Our cultures have greatly liberated us from the limitations of artificial social constructs that bound our ancestors as tightly as the bound feet of Chinese women in olden days. "You were born into the caste of leather workers, so you are a leather worker". That kind of thing. But we are just starting the processing of reweaving freer, more individuated persons into new forms of community and society that work with individual character rather than against it.
I had a peak experience in 1977, near the beginning of my spiritual journey, that was so far beyond anything I was capable of in my ordinary state, that when it finished, I had literally no idea whatsoever how to find it again, what to do to become a person capable of sustaining that in day-to-day life.
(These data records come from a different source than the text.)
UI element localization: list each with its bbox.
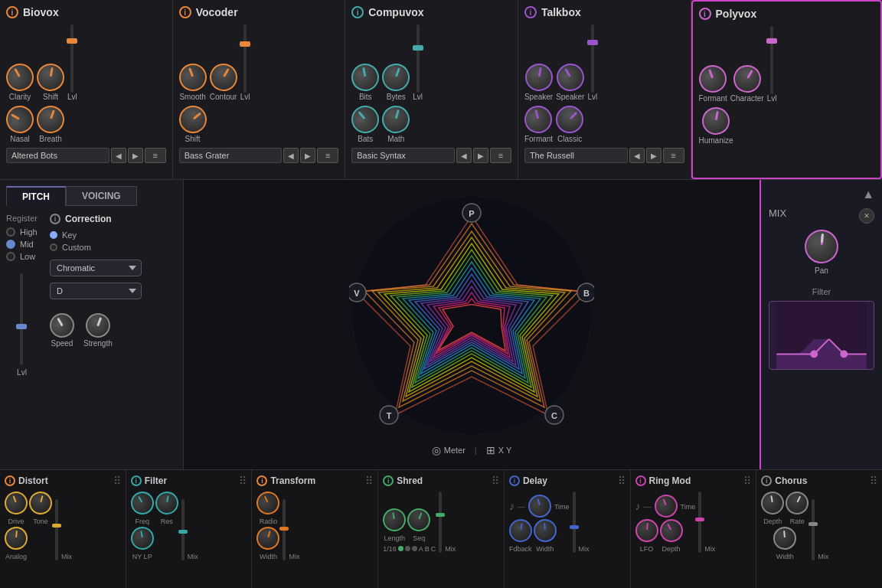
compuvox-prev-btn[interactable]: ◀ (456, 148, 472, 163)
ringmod-time-knob[interactable] (651, 492, 680, 521)
distort-drag-handle[interactable]: ⠿ (113, 475, 121, 487)
biovox-info-icon[interactable]: i (6, 6, 18, 18)
pan-knob[interactable] (803, 228, 840, 265)
pitch-lvl-track[interactable] (20, 273, 23, 365)
transform-info-icon[interactable]: i (256, 475, 267, 486)
biovox-next-btn[interactable]: ▶ (128, 148, 143, 163)
compuvox-math-knob[interactable] (379, 103, 413, 136)
biovox-clarity-knob[interactable] (1, 58, 38, 96)
chorus-info-icon[interactable]: i (761, 475, 772, 486)
correction-key[interactable]: Key (50, 230, 177, 240)
biovox-prev-btn[interactable]: ◀ (111, 148, 126, 163)
chorus-mix-slider[interactable] (812, 499, 815, 560)
distort-analog-knob[interactable] (4, 526, 29, 551)
vocoder-smooth-knob[interactable] (175, 60, 211, 95)
delay-time-knob[interactable] (526, 492, 554, 521)
delay-width-knob[interactable] (533, 518, 558, 544)
chorus-width-knob[interactable] (773, 526, 798, 551)
filter-drag-handle[interactable]: ⠿ (239, 475, 247, 487)
vocoder-level-slider[interactable]: Lvl (240, 24, 250, 101)
distort-info-icon[interactable]: i (5, 475, 15, 486)
talkbox-level-slider[interactable]: Lvl (587, 24, 597, 101)
compuvox-bytes-knob[interactable] (378, 60, 413, 95)
vocoder-next-btn[interactable]: ▶ (300, 148, 315, 163)
talkbox-next-btn[interactable]: ▶ (646, 148, 662, 163)
distort-drive-knob[interactable] (2, 488, 31, 518)
mix-close-btn[interactable]: × (859, 208, 874, 224)
talkbox-classic-knob[interactable] (550, 100, 590, 139)
delay-info-icon[interactable]: i (509, 475, 520, 486)
key-dropdown[interactable]: D C C# D# E (50, 283, 142, 299)
polyvox-humanize-knob[interactable] (700, 105, 732, 137)
strength-knob[interactable] (82, 309, 113, 341)
filter-mix-slider[interactable] (181, 499, 185, 560)
vocoder-prev-btn[interactable]: ◀ (283, 148, 299, 163)
talkbox-info-icon[interactable]: i (524, 6, 537, 18)
meter-btn[interactable]: ◎ Meter (432, 444, 466, 456)
distort-mix-slider[interactable] (55, 499, 58, 560)
shred-seq-knob[interactable] (404, 505, 433, 534)
talkbox-speaker1-knob[interactable] (523, 61, 555, 93)
biovox-breath-knob[interactable] (33, 102, 68, 137)
shred-length-knob[interactable] (381, 507, 408, 534)
delay-mix-slider[interactable] (573, 492, 576, 553)
speed-knob[interactable] (45, 309, 79, 342)
register-low[interactable]: Low (6, 252, 38, 261)
shred-drag-handle[interactable]: ⠿ (492, 475, 499, 487)
transform-mix-slider[interactable] (283, 499, 286, 560)
talkbox-menu-btn[interactable]: ≡ (663, 148, 684, 163)
compuvox-level-slider[interactable]: Lvl (413, 24, 423, 101)
polyvox-character-knob[interactable] (728, 60, 766, 97)
polyvox-info-icon[interactable]: i (699, 8, 711, 20)
biovox-menu-btn[interactable]: ≡ (145, 148, 166, 163)
chromatic-dropdown[interactable]: Chromatic Major Minor (50, 260, 142, 276)
vocoder-shift-knob[interactable] (173, 100, 212, 139)
filter-effect-info-icon[interactable]: i (131, 475, 142, 486)
biovox-level-slider[interactable]: Lvl (67, 24, 77, 101)
compuvox-next-btn[interactable]: ▶ (473, 148, 488, 163)
shred-mix-slider[interactable] (439, 492, 442, 553)
correction-info-icon[interactable]: i (50, 214, 60, 224)
delay-drag-handle[interactable]: ⠿ (618, 475, 626, 487)
polyvox-level-slider[interactable]: Lvl (767, 26, 777, 103)
chorus-drag-handle[interactable]: ⠿ (870, 475, 877, 487)
compuvox-info-icon[interactable]: i (351, 6, 364, 18)
shred-info-icon[interactable]: i (383, 475, 394, 486)
tab-voicing[interactable]: VOICING (66, 186, 137, 206)
ringmod-mix-slider[interactable] (698, 492, 701, 553)
viz-star-display[interactable]: P B C T V (349, 193, 594, 438)
xy-btn[interactable]: ⊞ X Y (486, 444, 512, 456)
chorus-depth-knob[interactable] (760, 490, 786, 517)
transform-radio-knob[interactable] (253, 488, 284, 518)
correction-custom[interactable]: Custom (50, 243, 177, 252)
compuvox-bats-knob[interactable] (346, 100, 385, 139)
delay-fdback-knob[interactable] (507, 518, 534, 544)
filter-freq-knob[interactable] (126, 488, 158, 519)
filter-res-knob[interactable] (153, 490, 180, 517)
ringmod-lfo-knob[interactable] (634, 518, 659, 544)
biovox-nasal-knob[interactable] (1, 100, 38, 138)
vocoder-contour-knob[interactable] (204, 58, 242, 96)
triangle-btn[interactable]: ▲ (862, 188, 874, 201)
talkbox-formant-knob[interactable] (521, 103, 555, 136)
biovox-shift-knob[interactable] (34, 61, 67, 93)
transform-drag-handle[interactable]: ⠿ (365, 475, 373, 487)
polyvox-formant-knob[interactable] (695, 61, 730, 96)
ringmod-drag-handle[interactable]: ⠿ (743, 475, 751, 487)
ringmod-depth-knob[interactable] (655, 515, 687, 547)
compuvox-bits-knob[interactable] (349, 61, 381, 93)
distort-tone-knob[interactable] (27, 489, 55, 518)
transform-width-knob[interactable] (254, 524, 283, 553)
compuvox-menu-btn[interactable]: ≡ (490, 148, 511, 163)
tab-pitch[interactable]: PITCH (6, 186, 66, 206)
filter-display[interactable] (769, 301, 874, 370)
chorus-rate-knob[interactable] (782, 488, 812, 518)
talkbox-speaker2-knob[interactable] (551, 58, 589, 96)
ringmod-info-icon[interactable]: i (635, 475, 646, 486)
talkbox-prev-btn[interactable]: ◀ (629, 148, 645, 163)
register-mid[interactable]: Mid (6, 240, 38, 249)
register-high[interactable]: High (6, 227, 38, 237)
vocoder-info-icon[interactable]: i (179, 6, 191, 18)
vocoder-menu-btn[interactable]: ≡ (317, 148, 338, 163)
filter-nylp-knob[interactable] (129, 525, 155, 552)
All I could do was follow the path that was in front of me (in those days, being a sannyassin of Bhagwan Shree Rajnesh, later known as Osho) and trust that eventually what I was learning at the base of the mountain would connect to what I had seen at the peak. Even though there were certain elements in that peak experience that I did not see or hear in any of the teachings I explored.
I feel that way with the aware creative "We" I witnessed and was part of in Big Mind sessions. I don't know anyone working with this. I haven't heard anyone talking about it. So I continue with my work and trust that eventually that will lead back to it.
One last thing. I only remember this happening when Roshi faciliated and only when he facilitated with a very light touch, just holding the space and bringing us back to the process if one or more of us went too much against the overall flow or there was just too much chaos. He was not trying to control where that that process went. He was not being the enlightened Zen Master transmitting the dharma. It was the most impressive way of teaching I have ever witnessed.